Despite sharing common slogans for democracy and against corruption, the movement was made up of forces with a wide range of views. There are clearly forces who only want to speed up the capitalist reforms – some towards a Western-style bourgeois order, others towards a Gorbachev-type system. But the movement also encompassed those who have suffered from the capitalist reforms. It drew in students connected to the toiling people, and even workers were beginning to come out in force. As the movement develops, different strata and trends are bound to develop their own demands and trends more clearly.

Regime Fears Workers

Why such a brutal crackdown? It can’t be explained, as the bourgeois media does, by such nonsense about the “Marxist tradition of tyranny” or the detachment from the people of a regime of “old men.”

There may have been reasons connected to dealing with the sharp crisis that developed in the factional fighting in the ruling party. But a host of facts suggest that the real, underlying cause for the terror lies in the same reason why the Chinese leaders are talking of the need for a “neo-authoritarian” ideology. It lies in the road of capitalist reforms itself.

You can’t pursue the road of capitalist development without giving rise to social discontent. You can’t avoid class struggle. And in China, a decade of capitalist reform has created the conditions for massive social unrest. The regime sits on a powderkeg. To ensure capitalist exploitation, the regime is inclined to a system of rule through “authoritarianism” – i.e., the iron fist.

The scale of social unrest in China has been deliberately covered up. But one sees glimpses of it, even from afar. Just take one small fact that was recently reported: during February and March alone, more than 2.5 million laborers flooded into Canton. What misery must exist in the countryside for such a, large flood coming to the city to look for work? And that’s just one city. (New York Times Sunday Magazine, June 4)

In the final analysis, the regime was forced into such a brutal crackdown because it is deathly scared of rebellion by the workers and other working people. Thus, it was after the workers joined the Tienanmen demonstrators on May 17 that the regime initially declared martial law. There are reports from such places as the industrial city of Wuhan claiming that the regime’s forces selectively attacked workers. This is also the same reason why the first 27 to be executed have been either workers or unemployed.

The Regime Will Not Last

Deng Xiaoping thinks that repression and lying to the people will ensure stability.
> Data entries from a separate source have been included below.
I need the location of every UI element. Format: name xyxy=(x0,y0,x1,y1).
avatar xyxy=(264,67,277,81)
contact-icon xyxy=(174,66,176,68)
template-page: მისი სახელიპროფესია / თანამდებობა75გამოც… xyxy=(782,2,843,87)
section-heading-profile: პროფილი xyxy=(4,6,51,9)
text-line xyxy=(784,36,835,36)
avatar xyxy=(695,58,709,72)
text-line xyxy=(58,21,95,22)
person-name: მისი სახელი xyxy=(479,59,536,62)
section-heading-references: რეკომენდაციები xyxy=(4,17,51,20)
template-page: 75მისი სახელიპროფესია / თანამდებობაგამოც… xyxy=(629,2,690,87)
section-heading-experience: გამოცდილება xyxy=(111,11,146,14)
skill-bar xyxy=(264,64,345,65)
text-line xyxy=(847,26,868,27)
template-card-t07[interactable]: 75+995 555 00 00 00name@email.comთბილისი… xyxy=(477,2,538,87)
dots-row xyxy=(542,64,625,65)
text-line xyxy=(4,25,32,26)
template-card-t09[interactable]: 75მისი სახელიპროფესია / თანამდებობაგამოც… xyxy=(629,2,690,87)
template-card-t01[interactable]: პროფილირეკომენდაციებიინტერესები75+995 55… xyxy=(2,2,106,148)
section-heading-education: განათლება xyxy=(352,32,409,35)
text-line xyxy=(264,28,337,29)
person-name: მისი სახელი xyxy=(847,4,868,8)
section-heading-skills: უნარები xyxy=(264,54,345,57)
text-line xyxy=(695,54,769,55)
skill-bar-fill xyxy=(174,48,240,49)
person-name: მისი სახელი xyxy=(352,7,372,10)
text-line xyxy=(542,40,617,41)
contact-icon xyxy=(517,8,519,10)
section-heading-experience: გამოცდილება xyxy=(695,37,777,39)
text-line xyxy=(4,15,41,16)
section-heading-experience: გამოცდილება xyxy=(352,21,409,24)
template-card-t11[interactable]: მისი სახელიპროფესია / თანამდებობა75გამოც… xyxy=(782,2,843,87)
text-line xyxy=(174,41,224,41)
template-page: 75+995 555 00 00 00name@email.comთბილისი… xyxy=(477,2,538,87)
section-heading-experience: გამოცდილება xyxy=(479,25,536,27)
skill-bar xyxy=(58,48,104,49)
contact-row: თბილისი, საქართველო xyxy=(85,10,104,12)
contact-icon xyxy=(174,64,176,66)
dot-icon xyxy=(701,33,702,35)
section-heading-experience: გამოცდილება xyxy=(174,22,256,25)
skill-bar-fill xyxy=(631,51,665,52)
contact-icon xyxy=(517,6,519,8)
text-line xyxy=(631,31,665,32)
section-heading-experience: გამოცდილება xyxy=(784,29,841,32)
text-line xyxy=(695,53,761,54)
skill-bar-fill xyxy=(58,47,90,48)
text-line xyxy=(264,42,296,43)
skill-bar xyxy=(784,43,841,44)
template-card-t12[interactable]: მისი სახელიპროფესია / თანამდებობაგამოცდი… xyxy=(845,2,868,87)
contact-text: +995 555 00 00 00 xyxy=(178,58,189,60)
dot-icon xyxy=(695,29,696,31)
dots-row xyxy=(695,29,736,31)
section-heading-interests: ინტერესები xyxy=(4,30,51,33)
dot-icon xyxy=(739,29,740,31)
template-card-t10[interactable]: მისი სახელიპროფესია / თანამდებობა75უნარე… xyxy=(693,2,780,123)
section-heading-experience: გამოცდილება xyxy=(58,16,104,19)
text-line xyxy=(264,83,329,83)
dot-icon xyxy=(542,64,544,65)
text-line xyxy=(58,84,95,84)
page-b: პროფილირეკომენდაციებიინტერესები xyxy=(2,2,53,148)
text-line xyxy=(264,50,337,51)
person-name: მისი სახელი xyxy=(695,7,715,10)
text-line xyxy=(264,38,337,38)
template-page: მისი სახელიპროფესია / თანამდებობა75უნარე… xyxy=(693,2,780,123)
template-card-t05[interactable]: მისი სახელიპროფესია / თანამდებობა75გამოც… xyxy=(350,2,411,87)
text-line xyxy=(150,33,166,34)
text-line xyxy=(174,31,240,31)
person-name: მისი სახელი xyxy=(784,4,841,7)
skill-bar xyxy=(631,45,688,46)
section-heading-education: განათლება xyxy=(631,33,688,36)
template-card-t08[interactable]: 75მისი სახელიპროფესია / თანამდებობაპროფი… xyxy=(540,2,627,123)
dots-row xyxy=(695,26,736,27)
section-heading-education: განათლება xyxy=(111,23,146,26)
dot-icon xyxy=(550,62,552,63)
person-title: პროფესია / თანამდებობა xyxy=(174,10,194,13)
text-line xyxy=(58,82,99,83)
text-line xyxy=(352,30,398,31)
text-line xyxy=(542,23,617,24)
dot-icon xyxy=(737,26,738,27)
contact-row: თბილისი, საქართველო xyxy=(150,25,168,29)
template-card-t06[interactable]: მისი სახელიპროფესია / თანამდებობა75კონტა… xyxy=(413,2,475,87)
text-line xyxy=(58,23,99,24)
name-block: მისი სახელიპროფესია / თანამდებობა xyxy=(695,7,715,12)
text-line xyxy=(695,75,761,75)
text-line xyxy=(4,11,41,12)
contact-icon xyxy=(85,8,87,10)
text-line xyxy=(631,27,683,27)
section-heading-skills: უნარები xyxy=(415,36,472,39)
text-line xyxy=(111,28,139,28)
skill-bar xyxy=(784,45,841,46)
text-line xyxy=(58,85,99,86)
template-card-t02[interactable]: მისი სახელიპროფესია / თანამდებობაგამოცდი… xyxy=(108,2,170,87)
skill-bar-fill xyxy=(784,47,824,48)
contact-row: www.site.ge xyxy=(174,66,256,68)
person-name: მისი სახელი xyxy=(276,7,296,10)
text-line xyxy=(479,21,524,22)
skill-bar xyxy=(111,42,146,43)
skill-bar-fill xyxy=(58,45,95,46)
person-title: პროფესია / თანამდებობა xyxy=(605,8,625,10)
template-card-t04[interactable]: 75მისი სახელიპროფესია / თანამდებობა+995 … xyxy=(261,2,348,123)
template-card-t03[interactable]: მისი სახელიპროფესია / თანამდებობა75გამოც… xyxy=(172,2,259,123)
By unleashing such a bloody crackdown, the regime has let it be known that it will rule by force. It knows that it has alienated the urban workers and youth, but it thinks repression will be enough. At the same time, it believes that it can swindle the vast ocean of peasants in the countryside with its lies and propaganda.
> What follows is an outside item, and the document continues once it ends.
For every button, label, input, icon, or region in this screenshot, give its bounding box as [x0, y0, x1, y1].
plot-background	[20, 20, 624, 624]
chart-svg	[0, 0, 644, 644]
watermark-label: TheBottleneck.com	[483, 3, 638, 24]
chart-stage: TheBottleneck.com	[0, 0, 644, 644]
While the movement may have subsided for now, it cannot however be kept bottled up. It will emerge again. The masses have had a taste of mass action. They have been deeply alienated from the ruling party. The heroic resistance to the military in late May and early June will be remembered.

The cities are hotbeds of rebellion. But no matter what the regime thinks, the countryside isn’t immune either. Capitalist reforms have given rise to class differentiation and dispossession of millions.

The force that can turn China around is a combination of workers, radical students, and poor peasants. What’s also needed in China today to take the masses forward is the development of class consciousness and revolutionary Marxist-Leninist theory. It is necessary to develop a platform of struggle in the interests of those who labor.

This work will chart out the path to a socialist revolution which alone can liberate the Chinese toilers. A revolution that learns from the experience of the history of the toilers’ struggle, but that is able to meet the challenge of the present. A revolution that emerges in fighting against Deng’s revisionist capitalism, and that is able to surpass the petty bourgeois socialism of Mao. A revolution which will create a new proletarian socialism.

The times cry out for the rebirth of a new communist movement in China.